Brief:
In the records below, find the line containing "Краска Интерьерная" and the line containing "FOOD IS LIFE". Give again exactly those lines and every line between them, omitting the pictures.

Supplied data:
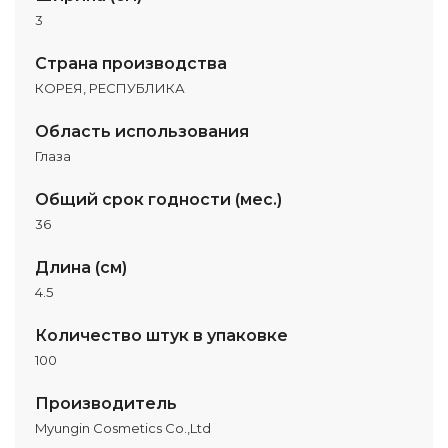
3
Страна производства
КОРЕЯ, РЕСПУБЛИКА
Область использования
Глаза
Общий срок годности (мес.)
36
Длина (см)
4.5
Количество штук в упаковке
100
Производитель
Myungin Cosmetics Co.,Ltd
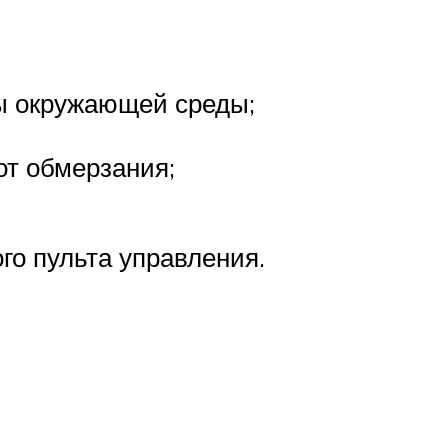
ы окружающей среды;
от обмерзания;
го пульта управления.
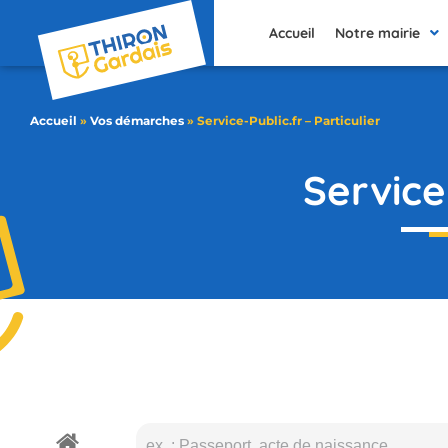
contenu
principal
Accueil
Notre mairie
Accueil
»
Vos démarches
»
Service-Public.fr – Particulier
Service-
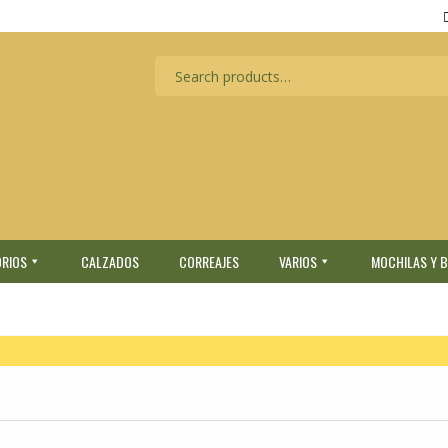
RIOS
CALZADOS
CORREAJES
VARIOS
MOCHILAS Y 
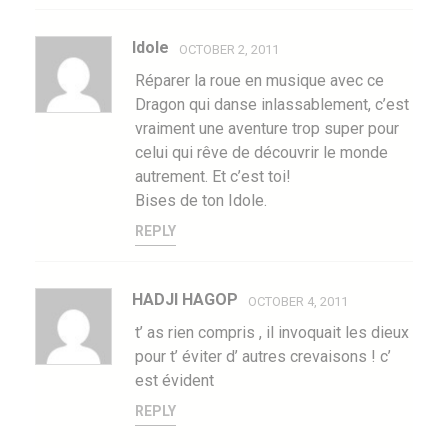
Idole
OCTOBER 2, 2011
Réparer la roue en musique avec ce
Dragon qui danse inlassablement, c’est
vraiment une aventure trop super pour
celui qui rêve de découvrir le monde
autrement. Et c’est toi!
Bises de ton Idole.
REPLY
HADJI HAGOP
OCTOBER 4, 2011
t’ as rien compris , il invoquait les dieux
pour t’ éviter d’ autres crevaisons ! c’
est évident
REPLY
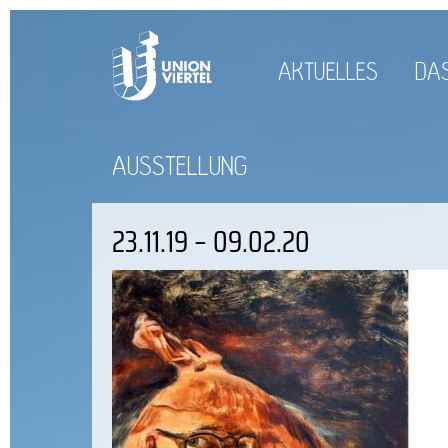
AKTUELLES
DAS
AUSSTELLUNG
23.11.19 – 09.02.20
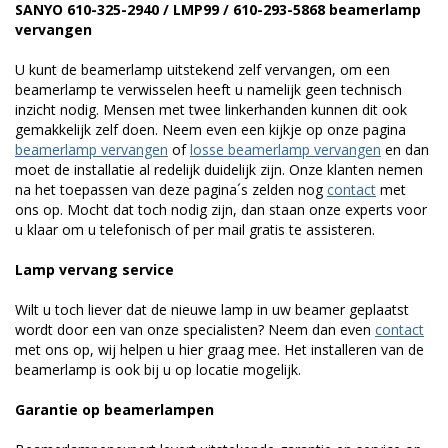
SANYO 610-325-2940 / LMP99 / 610-293-5868 beamerlamp
vervangen
U kunt de beamerlamp uitstekend zelf vervangen, om een
beamerlamp te verwisselen heeft u namelijk geen technisch
inzicht nodig. Mensen met twee linkerhanden kunnen dit ook
gemakkelijk zelf doen. Neem even een kijkje op onze pagina
beamerlamp vervangen
of
losse beamerlamp vervangen
en dan
moet de installatie al redelijk duidelijk zijn. Onze klanten nemen
na het toepassen van deze pagina´s zelden nog
contact
met
ons op. Mocht dat toch nodig zijn, dan staan onze experts voor
u klaar om u telefonisch of per mail gratis te assisteren.
Lamp vervang service
Wilt u toch liever dat de nieuwe lamp in uw beamer geplaatst
wordt door een van onze specialisten? Neem dan even
contact
met ons op, wij helpen u hier graag mee. Het installeren van de
beamerlamp is ook bij u op locatie mogelijk.
Garantie op beamerlampen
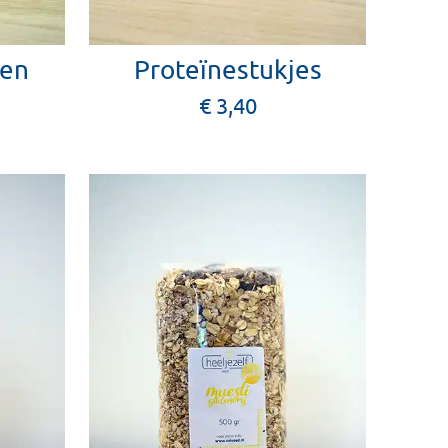
ken
Proteïnestukjes
€ 3,40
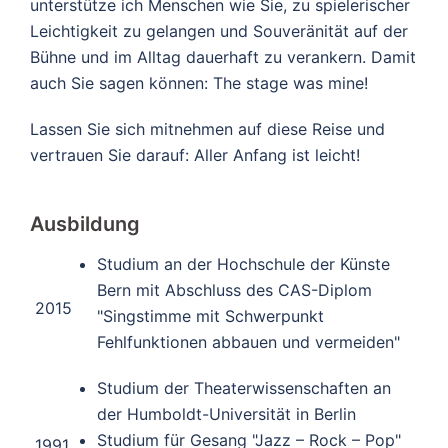
unterstütze ich Menschen wie Sie, zu spielerischer
Leichtigkeit zu gelangen und Souveränität auf der
Bühne und im Alltag dauerhaft zu verankern. Damit
auch Sie sagen können: The stage was mine!
Lassen Sie sich mitnehmen auf diese Reise und
vertrauen Sie darauf: Aller Anfang ist leicht!
Ausbildung
Studium an der Hochschule der Künste
Bern mit Abschluss des CAS-Diplom
2015
"Singstimme mit Schwerpunkt
Fehlfunktionen abbauen und vermeiden"
Studium der Theaterwissenschaften an
der Humboldt-Universität in Berlin
Studium für Gesang "Jazz – Rock – Pop"
1991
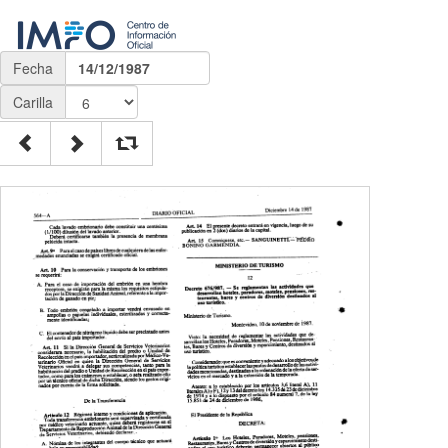
Fecha
14/12/1987
Carilla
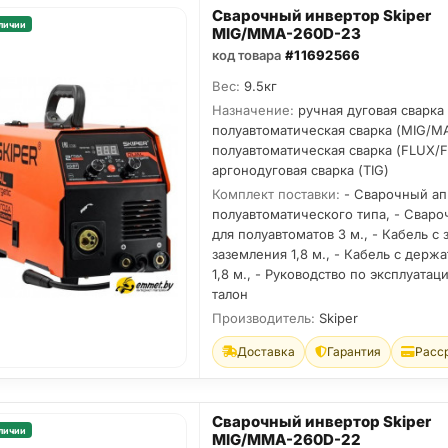
Сварочный инвертор Skiper
личии
MIG/MMA-260D-23
код товара
#11692566
Вес:
9.5кг
Назначение:
ручная дуговая сварка
полуавтоматическая сварка (MIG/M
полуавтоматическая сварка (FLUX/
аргонодуговая сварка (TIG)
Комплект поставки:
- Сварочный ап
полуавтоматического типа, - Свар
для полуавтоматов 3 м., - Кабель с
заземления 1,8 м., - Кабель с держ
1,8 м., - Руководство по эксплуатац
талон
Производитель:
Skiper
Доставка
Гарантия
Расс
Сварочный инвертор Skiper
личии
MIG/MMA-260D-22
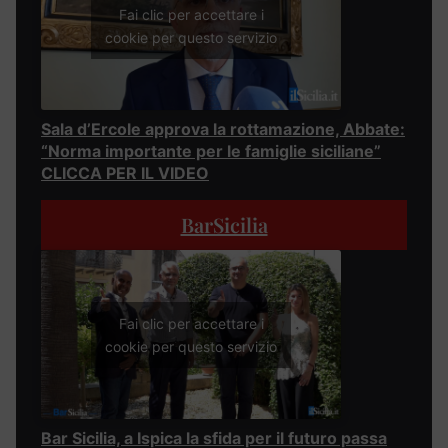
Fai clic per accettare i
cookie per questo servizio
Sala d’Ercole approva la rottamazione, Abbate:
“Norma importante per le famiglie siciliane”
CLICCA PER IL VIDEO
BarSicilia
Fai clic per accettare i
cookie per questo servizio
Bar Sicilia, a Ispica la sfida per il futuro passa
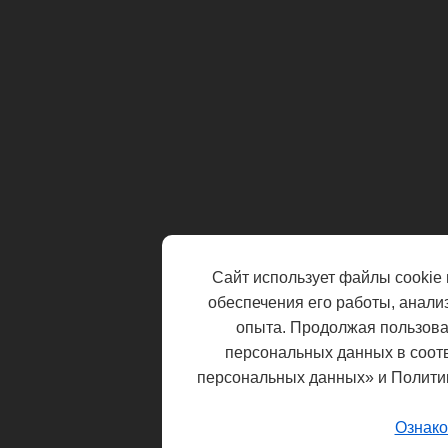
Сайт использует файлы cookie 
обеспечения его работы, анали
опыта. Продолжая пользоват
персональных данных в соот
персональных данных» и Полити
Ознако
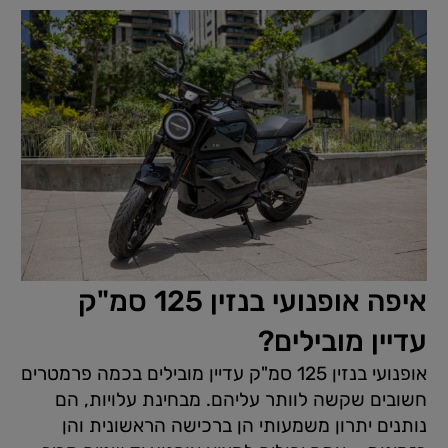
איפה אופנועי בנזין 125 סמ"ק
עדיין מובילים?
אופנועי בנזין 125 סמ"ק עדיין מובילים בכמה פרמטרים
חשובים שקשה לוותר עליהם. מבחינת עלויות, הם
נותנים יתרון משמעותי הן ברכישה הראשונית והן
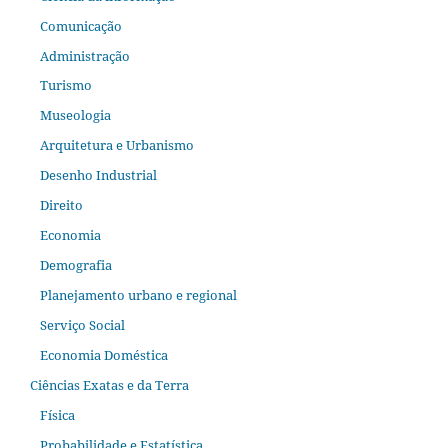
Comunicação
Administração
Turismo
Museologia
Arquitetura e Urbanismo
Desenho Industrial
Direito
Economia
Demografia
Planejamento urbano e regional
Serviço Social
Economia Doméstica
Ciências Exatas e da Terra
Física
Probabilidade e Estatística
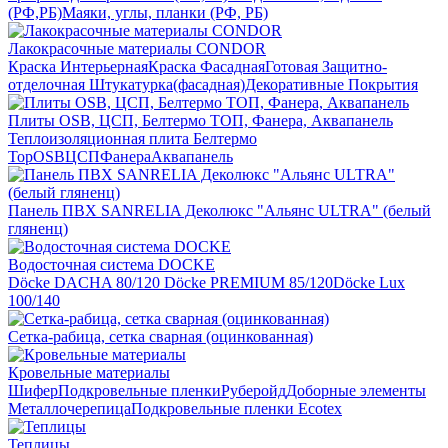
(РФ,РБ)
Маяки, углы, планки (РФ, РБ)
Лакокрасочные материалы CONDOR
Краска Интерьерная
Краска Фасадная
Готовая Защитно-
отделочная Штукатурка(фасадная)
Декоративные Покрытия
Плиты OSB, ЦСП, Белтермо ТОП, Фанера, Аквапанель
Теплоизоляционная плита Белтермо
Top
OSB
ЦСП
Фанера
Аквапанель
Панель ПВХ SANRELIA Деколюкс "Альянс ULTRA" (белый
гляненц)
Водосточная система DOCKE
Döсkе DACHA 80/120
Döcke PREMIUM 85/120
Döсkе Luх
100/140
Сетка-рабица, сетка сварная (оцинкованная)
Кровельные материалы
Шифер
Подкровельные пленки
Руберойд
Доборные элементы
Металлочерепица
Подкровельные пленки Ecotex
Теплицы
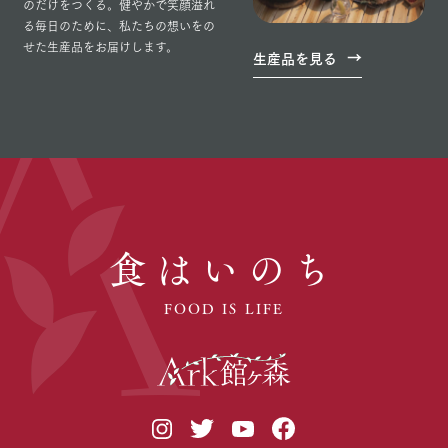
のだけをつくる。健やかで笑顔溢れ
る毎日のために、私たちの想いをの
せた生産品をお届けします。
生産品を見る
食はいのち
FOOD IS LIFE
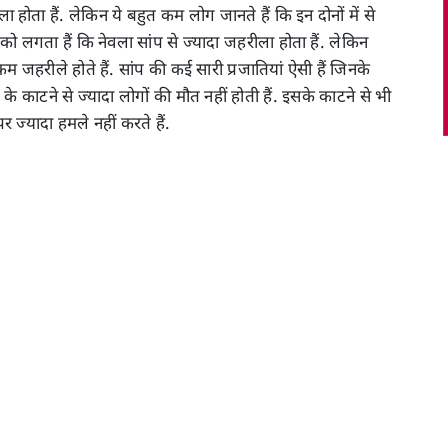
ोता हैं. लेकिन ये बहुत कम लोग जानते हैं कि इन दोनों में से
 को लगता हैं कि नेवला सांप से ज्यादा जहरीला होता हैं. लेकिन
 जहरीले होते हैं. सांप की कई सारी प्रजातियां ऐसी हैं जिनके
े काटने से ज्यादा लोगों की मौत नहीं होती हैं. इसके काटने से भी
पर ज्यादा हमले नहीं करते हैं.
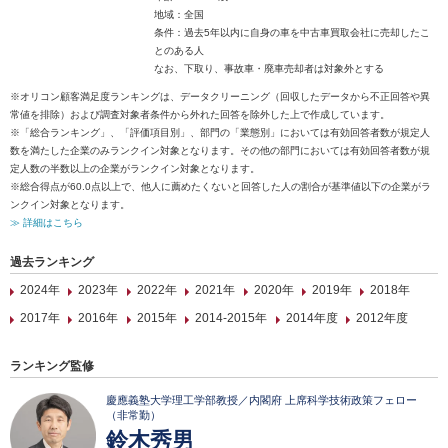
地域：全国
条件：過去5年以内に自身の車を中古車買取会社に売却したこ
とのある人
なお、下取り、事故車・廃車売却者は対象外とする
※オリコン顧客満足度ランキングは、データクリーニング（回収したデータから不正回答や異
常値を排除）および調査対象者条件から外れた回答を除外した上で作成しています。
※「総合ランキング」、「評価項目別」、部門の「業態別」においては有効回答者数が規定人
数を満たした企業のみランクイン対象となります。その他の部門においては有効回答者数が規
定人数の半数以上の企業がランクイン対象となります。
※総合得点が60.0点以上で、他人に薦めたくないと回答した人の割合が基準値以下の企業がラ
ンクイン対象となります。
≫ 詳細はこちら
過去ランキング
2024年
2023年
2022年
2021年
2020年
2019年
2018年
2017年
2016年
2015年
2014-2015年
2014年度
2012年度
ランキング監修
慶應義塾大学理工学部教授／内閣府 上席科学技術政策フェロー
（非常勤）
鈴木秀男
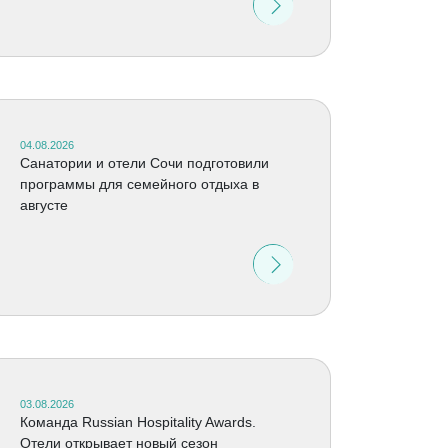
04.08.2026
Санатории и отели Сочи подготовили
программы для семейного отдыха в
августе
03.08.2026
Команда Russian Hospitality Awards.
Отели открывает новый сезон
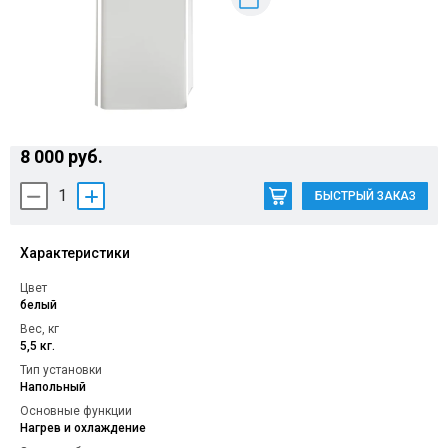
Контакты
8 000 руб.
1
БЫСТРЫЙ ЗАКАЗ
Характеристики
Цвет
белый
Вес, кг
5,5 кг.
Тип установки
Напольный
Основные функции
Нагрев и охлаждение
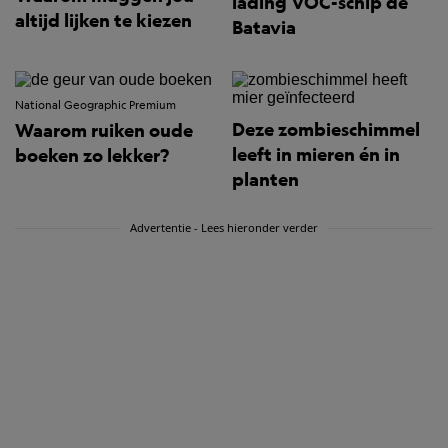
lading VOC-schip de
altijd lijken te kiezen
Batavia
National Geographic Premium
Deze zombieschimmel
Waarom ruiken oude
leeft in mieren én in
boeken zo lekker?
planten
Advertentie - Lees hieronder verder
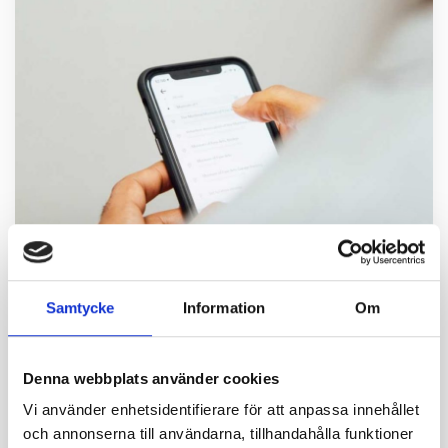
Nyheter
2023-12-18
Samtycke
Information
Om
Vad är PBX?
PBX är en förkortning för Private Branch
Denna webbplats använder cookies
Exchange vilket i sin tur är en telefonväxel
Vi använder enhetsidentifierare för att anpassa innehållet
som används för att hantera interna och
och annonserna till användarna, tillhandahålla funktioner
externa samtal inom en organisation och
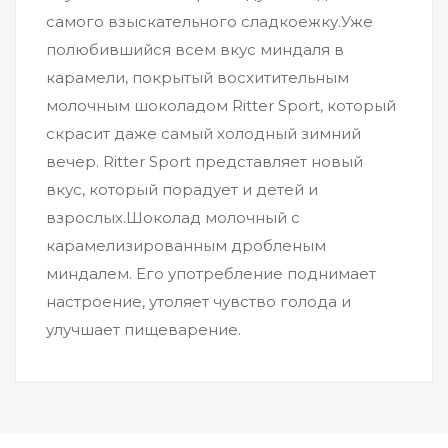
самого взыскательного сладкоежку.Уже
полюбившийся всем вкус миндаля в
карамели, покрытый восхитительным
молочным шоколадом Ritter Sport, который
скрасит даже самый холодный зимний
вечер. Ritter Sport представляет новый
вкус, который порадует и детей и
взрослых.Шоколад молочный с
карамелизированным дробленым
миндалем. Его употребление поднимает
настроение, утоляет чувство голода и
улучшает пищеварение.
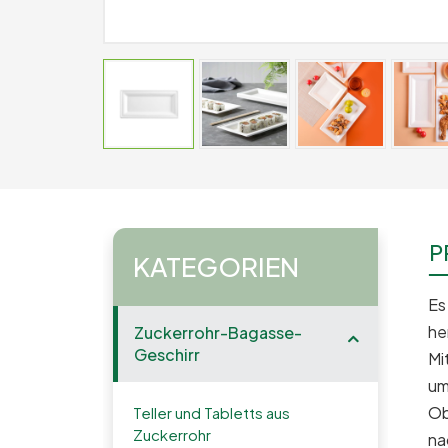
P
KATEGORIEN
Es
he
Zuckerrohr-Bagasse-
Geschirr
Mi
um
Ob
Teller und Tabletts aus
Zuckerrohr
na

Answer space:
Краска Интерьерная
Краска Фасадная
Готовая Защитно-
отделочная Штукатурка(фасадная)
Декоративные Покрытия
Плиты OSB, ЦСП, Белтермо ТОП, Фанера, Аквапанель
Теплоизоляционная плита Белтермо
Top
OSB
ЦСП
Фанера
Аквапанель
Панель ПВХ SANRELIA Деколюкс "Альянс ULTRA" (белый
гляненц)
Водосточная система DOCKE
Döсkе DACHA 80/120
Döcke PREMIUM 85/120
Döсkе Luх
100/140
Сетка-рабица, сетка сварная (оцинкованная)
Кровельные материалы
Шифер
Подкровельные пленки
Руберойд
Доборные элементы
Металлочерепица
Подкровельные пленки Ecotex
Теплицы
のだけをつくる。健やかで笑顔溢れ
る毎日のために、私たちの想いをの
せた生産品をお届けします。
生産品を見る
食はいのち
FOOD IS LIFE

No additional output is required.